### Data extract

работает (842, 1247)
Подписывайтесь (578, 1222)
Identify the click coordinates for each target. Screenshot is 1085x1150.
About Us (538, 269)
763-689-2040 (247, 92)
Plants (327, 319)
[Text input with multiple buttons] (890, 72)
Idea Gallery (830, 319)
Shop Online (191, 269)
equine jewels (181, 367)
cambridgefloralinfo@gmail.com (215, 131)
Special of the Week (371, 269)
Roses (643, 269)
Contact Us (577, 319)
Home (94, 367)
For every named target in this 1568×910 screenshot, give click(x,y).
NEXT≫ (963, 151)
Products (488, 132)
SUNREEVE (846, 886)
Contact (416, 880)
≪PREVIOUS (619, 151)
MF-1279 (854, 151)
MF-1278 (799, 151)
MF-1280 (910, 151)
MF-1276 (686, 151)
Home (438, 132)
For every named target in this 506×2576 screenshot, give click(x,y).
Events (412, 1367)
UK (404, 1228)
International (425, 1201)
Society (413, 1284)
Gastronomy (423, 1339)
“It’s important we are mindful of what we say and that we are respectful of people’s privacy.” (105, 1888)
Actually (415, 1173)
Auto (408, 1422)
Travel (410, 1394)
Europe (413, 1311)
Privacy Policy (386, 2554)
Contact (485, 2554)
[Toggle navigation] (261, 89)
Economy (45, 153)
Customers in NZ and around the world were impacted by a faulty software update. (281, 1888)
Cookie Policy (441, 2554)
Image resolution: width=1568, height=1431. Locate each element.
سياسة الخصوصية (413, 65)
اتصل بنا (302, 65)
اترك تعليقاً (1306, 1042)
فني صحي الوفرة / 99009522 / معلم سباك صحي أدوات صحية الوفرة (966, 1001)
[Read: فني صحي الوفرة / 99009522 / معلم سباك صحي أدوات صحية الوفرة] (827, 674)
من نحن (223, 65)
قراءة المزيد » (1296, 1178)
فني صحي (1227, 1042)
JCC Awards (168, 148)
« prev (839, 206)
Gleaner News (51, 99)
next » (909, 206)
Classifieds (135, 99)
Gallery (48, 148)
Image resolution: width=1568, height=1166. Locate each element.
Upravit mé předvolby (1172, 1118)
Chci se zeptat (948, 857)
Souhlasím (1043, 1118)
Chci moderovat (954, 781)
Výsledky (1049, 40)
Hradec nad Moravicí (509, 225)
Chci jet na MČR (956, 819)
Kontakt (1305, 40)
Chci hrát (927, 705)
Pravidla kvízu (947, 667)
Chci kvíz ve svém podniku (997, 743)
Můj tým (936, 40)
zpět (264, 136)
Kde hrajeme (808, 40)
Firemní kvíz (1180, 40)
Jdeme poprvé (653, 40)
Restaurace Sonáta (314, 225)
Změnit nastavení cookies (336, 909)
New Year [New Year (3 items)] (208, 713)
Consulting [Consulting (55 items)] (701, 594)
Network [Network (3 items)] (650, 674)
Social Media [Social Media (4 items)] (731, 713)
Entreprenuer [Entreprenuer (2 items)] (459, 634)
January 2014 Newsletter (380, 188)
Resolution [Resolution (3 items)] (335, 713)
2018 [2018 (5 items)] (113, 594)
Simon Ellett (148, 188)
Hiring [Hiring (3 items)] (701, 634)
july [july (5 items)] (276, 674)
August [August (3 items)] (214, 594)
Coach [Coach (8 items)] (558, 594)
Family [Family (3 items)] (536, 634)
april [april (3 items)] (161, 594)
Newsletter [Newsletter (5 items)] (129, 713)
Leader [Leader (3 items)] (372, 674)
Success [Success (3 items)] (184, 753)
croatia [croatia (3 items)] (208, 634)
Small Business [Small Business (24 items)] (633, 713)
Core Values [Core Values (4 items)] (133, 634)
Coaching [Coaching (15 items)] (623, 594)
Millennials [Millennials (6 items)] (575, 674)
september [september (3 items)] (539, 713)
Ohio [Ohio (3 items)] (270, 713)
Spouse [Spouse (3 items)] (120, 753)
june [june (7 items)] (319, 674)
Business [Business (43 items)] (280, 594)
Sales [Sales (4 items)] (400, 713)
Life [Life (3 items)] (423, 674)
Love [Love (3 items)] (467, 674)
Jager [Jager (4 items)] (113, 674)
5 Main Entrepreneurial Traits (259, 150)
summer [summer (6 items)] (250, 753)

### Assigned task
Copy out, from the listing above, every line that contains the word "this".

### The answer
For every named target in this 1568×910 screenshot, give click(x,y).
For every named target in this 506×2576 screenshot, give click(x,y).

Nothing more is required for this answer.